To do
What is needed here is an exact printout of the data, with no pictures included.
◇ ◇ ◇ ◇ ◇
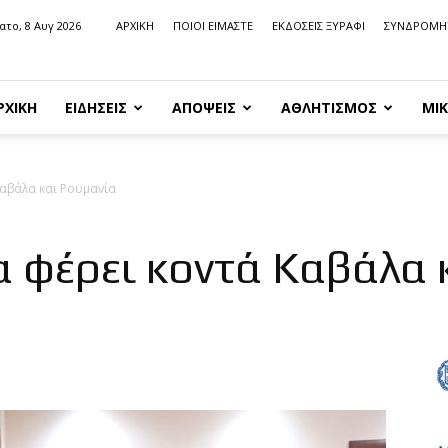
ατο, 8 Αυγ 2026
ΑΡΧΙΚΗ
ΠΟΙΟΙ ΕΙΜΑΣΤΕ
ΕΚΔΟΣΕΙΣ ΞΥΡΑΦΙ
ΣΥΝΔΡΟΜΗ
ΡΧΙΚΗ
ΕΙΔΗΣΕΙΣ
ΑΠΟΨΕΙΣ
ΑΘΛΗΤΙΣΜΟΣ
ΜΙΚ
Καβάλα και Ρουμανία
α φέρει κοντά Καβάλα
◇ ◇ ◇ ◇ ◇
Response area
ατο, 8 Αυγ 2026
ΑΡΧΙΚΗ
ΠΟΙΟΙ ΕΙΜΑΣΤΕ
ΕΚΔΟΣΕΙΣ ΞΥΡΑΦΙ
ΣΥΝΔΡΟΜΗ
ΡΧΙΚΗ
ΕΙΔΗΣΕΙΣ
ΑΠΟΨΕΙΣ
ΑΘΛΗΤΙΣΜΟΣ
ΜΙΚ
Καβάλα και Ρουμανία
α φέρει κοντά Καβάλα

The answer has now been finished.